* **Task input**

::::::::::

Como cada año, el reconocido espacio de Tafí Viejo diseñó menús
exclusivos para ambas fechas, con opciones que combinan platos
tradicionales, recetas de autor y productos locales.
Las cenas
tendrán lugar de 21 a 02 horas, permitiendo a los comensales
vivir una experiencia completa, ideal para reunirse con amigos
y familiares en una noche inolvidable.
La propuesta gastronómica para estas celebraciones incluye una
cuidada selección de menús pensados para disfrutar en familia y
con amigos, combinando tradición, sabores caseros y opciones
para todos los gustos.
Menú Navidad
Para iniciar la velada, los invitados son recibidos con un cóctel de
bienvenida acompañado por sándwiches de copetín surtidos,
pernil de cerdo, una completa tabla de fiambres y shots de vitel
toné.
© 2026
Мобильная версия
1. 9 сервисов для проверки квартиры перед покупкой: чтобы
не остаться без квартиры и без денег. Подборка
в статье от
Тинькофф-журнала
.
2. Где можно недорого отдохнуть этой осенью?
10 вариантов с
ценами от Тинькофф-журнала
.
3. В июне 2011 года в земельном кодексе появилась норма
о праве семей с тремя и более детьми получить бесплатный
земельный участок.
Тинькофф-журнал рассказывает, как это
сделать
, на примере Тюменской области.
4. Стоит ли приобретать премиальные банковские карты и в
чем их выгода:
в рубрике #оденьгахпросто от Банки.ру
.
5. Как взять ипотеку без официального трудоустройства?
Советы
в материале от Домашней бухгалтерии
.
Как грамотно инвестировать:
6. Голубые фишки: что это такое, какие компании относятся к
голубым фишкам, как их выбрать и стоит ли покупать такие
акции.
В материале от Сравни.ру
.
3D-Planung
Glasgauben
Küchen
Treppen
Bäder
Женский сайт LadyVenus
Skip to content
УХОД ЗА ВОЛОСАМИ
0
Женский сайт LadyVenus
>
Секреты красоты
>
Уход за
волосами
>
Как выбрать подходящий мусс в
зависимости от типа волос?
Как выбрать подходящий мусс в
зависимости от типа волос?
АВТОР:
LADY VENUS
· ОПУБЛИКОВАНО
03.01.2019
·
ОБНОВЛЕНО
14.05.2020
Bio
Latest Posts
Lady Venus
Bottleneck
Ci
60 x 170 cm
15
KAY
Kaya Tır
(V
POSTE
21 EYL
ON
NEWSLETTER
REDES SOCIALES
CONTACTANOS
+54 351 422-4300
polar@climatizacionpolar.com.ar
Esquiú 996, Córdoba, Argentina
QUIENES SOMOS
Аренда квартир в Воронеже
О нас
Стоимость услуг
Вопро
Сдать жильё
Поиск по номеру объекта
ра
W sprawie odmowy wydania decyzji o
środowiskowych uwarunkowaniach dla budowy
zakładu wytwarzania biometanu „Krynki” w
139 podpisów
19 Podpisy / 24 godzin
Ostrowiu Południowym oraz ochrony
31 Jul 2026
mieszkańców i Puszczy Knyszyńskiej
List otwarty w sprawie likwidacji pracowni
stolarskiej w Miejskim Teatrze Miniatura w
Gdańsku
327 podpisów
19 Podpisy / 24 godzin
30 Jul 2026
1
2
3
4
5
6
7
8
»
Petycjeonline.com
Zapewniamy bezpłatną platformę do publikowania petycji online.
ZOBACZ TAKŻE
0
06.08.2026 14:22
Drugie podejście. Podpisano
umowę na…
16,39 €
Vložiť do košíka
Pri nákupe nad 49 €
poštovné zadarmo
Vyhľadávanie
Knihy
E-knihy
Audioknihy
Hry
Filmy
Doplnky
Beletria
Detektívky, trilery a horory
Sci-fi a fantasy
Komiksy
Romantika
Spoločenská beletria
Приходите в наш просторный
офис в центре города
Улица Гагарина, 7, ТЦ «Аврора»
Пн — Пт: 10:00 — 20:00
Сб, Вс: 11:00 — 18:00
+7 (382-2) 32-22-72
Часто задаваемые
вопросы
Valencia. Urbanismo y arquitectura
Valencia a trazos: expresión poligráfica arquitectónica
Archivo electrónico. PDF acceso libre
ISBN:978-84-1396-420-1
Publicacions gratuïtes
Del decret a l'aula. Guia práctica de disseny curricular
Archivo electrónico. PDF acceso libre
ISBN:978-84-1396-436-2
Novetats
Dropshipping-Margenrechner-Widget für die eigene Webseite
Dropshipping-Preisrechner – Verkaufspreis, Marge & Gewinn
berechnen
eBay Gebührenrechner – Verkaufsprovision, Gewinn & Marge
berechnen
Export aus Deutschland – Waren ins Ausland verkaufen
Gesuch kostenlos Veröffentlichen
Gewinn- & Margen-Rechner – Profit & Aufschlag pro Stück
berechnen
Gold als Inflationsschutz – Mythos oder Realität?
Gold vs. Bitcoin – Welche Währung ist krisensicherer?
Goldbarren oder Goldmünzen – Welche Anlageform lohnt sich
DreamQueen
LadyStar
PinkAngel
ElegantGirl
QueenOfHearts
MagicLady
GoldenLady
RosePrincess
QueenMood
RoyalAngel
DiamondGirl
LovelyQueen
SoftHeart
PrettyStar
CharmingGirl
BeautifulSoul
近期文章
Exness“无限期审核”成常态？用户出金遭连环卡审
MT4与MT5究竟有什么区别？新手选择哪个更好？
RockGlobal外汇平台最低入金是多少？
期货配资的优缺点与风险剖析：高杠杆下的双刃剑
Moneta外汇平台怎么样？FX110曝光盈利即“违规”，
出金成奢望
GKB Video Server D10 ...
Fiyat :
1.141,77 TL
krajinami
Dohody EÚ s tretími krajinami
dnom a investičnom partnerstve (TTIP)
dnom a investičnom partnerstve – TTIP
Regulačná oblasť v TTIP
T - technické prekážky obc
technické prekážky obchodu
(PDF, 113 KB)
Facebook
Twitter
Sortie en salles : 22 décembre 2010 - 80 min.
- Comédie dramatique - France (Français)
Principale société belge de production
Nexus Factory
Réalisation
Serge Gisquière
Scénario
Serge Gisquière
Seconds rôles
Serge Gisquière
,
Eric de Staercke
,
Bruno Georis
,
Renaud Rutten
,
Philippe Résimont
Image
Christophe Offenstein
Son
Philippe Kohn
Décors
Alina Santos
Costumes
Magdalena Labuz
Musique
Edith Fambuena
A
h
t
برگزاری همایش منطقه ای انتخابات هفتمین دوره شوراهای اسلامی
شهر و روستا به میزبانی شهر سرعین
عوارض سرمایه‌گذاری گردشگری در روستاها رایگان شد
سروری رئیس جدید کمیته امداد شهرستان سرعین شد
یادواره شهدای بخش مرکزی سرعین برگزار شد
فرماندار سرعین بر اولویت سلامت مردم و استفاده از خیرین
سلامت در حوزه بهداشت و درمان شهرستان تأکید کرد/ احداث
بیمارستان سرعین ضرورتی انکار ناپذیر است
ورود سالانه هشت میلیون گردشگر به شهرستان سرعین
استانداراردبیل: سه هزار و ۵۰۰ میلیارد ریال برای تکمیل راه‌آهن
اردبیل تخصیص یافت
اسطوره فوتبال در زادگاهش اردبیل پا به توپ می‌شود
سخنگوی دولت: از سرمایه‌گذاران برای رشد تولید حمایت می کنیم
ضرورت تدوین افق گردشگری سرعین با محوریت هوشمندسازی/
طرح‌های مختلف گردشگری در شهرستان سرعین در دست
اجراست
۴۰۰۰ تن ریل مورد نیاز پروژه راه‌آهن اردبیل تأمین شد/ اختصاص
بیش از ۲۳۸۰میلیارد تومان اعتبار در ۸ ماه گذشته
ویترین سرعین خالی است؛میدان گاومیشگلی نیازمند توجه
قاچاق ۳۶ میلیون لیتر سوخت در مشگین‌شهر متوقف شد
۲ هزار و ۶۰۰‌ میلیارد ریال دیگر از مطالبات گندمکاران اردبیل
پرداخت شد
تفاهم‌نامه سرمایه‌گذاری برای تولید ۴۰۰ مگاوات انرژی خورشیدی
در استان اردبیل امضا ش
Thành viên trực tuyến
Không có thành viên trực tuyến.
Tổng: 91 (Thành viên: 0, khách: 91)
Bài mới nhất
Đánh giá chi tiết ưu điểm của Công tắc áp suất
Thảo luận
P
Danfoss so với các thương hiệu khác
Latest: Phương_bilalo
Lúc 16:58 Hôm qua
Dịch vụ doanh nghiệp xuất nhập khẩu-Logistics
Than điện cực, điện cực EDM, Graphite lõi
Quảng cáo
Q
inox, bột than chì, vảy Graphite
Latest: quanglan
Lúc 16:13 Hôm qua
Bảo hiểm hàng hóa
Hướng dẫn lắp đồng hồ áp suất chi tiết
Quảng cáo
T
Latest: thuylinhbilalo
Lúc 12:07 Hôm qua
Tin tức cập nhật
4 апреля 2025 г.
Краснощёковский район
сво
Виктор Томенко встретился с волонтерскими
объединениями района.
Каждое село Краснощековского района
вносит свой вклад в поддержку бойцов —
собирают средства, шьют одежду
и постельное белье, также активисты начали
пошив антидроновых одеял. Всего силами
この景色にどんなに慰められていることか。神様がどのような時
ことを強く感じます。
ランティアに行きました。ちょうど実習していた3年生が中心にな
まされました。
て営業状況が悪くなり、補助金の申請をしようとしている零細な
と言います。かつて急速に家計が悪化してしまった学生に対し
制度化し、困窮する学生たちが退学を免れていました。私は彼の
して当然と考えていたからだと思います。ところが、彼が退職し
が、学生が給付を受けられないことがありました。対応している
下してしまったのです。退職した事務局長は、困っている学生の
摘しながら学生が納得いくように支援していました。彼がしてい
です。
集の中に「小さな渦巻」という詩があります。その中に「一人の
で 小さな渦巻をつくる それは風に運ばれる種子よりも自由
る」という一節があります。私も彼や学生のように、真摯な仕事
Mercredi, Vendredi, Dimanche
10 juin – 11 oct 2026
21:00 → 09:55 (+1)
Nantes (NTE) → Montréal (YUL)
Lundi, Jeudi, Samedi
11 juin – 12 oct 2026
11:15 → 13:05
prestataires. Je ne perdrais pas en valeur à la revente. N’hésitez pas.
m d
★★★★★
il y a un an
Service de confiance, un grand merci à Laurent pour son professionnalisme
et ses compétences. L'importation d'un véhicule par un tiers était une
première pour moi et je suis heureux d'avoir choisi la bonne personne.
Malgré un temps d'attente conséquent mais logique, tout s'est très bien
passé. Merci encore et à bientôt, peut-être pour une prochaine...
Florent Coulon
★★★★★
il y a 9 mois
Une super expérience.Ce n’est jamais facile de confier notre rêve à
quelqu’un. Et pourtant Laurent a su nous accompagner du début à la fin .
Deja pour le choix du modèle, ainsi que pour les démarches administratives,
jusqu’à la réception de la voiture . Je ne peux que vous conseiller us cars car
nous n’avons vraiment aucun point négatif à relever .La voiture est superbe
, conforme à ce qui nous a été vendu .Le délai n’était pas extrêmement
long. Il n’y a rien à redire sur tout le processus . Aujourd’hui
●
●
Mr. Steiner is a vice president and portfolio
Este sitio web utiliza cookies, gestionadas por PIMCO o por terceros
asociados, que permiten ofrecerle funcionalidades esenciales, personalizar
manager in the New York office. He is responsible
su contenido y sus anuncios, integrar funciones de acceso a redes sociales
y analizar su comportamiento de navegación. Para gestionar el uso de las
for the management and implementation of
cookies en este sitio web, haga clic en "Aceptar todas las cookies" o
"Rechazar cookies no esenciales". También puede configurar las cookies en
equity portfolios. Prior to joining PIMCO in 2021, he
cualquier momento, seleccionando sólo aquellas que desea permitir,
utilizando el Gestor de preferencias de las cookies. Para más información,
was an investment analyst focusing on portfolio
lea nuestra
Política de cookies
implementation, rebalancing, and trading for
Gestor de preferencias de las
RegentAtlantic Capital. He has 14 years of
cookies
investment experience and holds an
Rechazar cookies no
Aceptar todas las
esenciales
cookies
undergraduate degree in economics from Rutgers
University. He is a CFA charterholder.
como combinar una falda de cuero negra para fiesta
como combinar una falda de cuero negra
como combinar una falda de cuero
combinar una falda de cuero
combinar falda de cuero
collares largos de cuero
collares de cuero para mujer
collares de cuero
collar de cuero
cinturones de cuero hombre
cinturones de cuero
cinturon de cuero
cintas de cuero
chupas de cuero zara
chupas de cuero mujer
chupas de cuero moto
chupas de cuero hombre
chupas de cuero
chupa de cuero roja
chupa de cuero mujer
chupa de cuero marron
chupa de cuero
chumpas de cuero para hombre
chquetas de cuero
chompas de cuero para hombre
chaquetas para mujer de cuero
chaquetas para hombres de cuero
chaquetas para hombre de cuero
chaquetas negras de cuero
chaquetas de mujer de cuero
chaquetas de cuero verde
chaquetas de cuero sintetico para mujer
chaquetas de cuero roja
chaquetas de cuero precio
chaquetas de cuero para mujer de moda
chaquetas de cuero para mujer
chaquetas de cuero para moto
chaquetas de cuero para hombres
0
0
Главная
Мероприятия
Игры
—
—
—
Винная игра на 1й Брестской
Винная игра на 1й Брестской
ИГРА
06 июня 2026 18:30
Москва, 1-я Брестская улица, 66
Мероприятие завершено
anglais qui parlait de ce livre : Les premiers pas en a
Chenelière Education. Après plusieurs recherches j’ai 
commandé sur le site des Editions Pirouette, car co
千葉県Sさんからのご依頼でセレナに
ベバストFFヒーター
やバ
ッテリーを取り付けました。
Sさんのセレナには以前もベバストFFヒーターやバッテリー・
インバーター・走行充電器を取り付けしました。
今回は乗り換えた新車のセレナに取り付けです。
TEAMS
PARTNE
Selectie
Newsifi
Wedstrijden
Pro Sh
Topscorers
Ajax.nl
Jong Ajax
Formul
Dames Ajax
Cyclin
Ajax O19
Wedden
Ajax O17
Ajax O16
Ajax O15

::::::::::

* **What you should do**
Starting at the first line of the entries above, please extract each line up to and including the line with "6. Голубые фишки: что", unchanged, and add nothing.

* **Completed exercise**
Como cada año, el reconocido espacio de Tafí Viejo diseñó menús
exclusivos para ambas fechas, con opciones que combinan platos
tradicionales, recetas de autor y productos locales.
Las cenas
tendrán lugar de 21 a 02 horas, permitiendo a los comensales
vivir una experiencia completa, ideal para reunirse con amigos
y familiares en una noche inolvidable.
La propuesta gastronómica para estas celebraciones incluye una
cuidada selección de menús pensados para disfrutar en familia y
con amigos, combinando tradición, sabores caseros y opciones
para todos los gustos.
Menú Navidad
Para iniciar la velada, los invitados son recibidos con un cóctel de
bienvenida acompañado por sándwiches de copetín surtidos,
pernil de cerdo, una completa tabla de fiambres y shots de vitel
toné.
© 2026
Мобильная версия
1. 9 сервисов для проверки квартиры перед покупкой: чтобы
не остаться без квартиры и без денег. Подборка
в статье от
Тинькофф-журнала
.
2. Где можно недорого отдохнуть этой осенью?
10 вариантов с
ценами от Тинькофф-журнала
.
3. В июне 2011 года в земельном кодексе появилась норма
о праве семей с тремя и более детьми получить бесплатный
земельный участок.
Тинькофф-журнал рассказывает, как это
сделать
, на примере Тюменской области.
4. Стоит ли приобретать премиальные банковские карты и в
чем их выгода:
в рубрике #оденьгахпросто от Банки.ру
.
5. Как взять ипотеку без официального трудоустройства?
Советы
в материале от Домашней бухгалтерии
.
Как грамотно инвестировать:
6. Голубые фишки: что это такое, какие компании относятся к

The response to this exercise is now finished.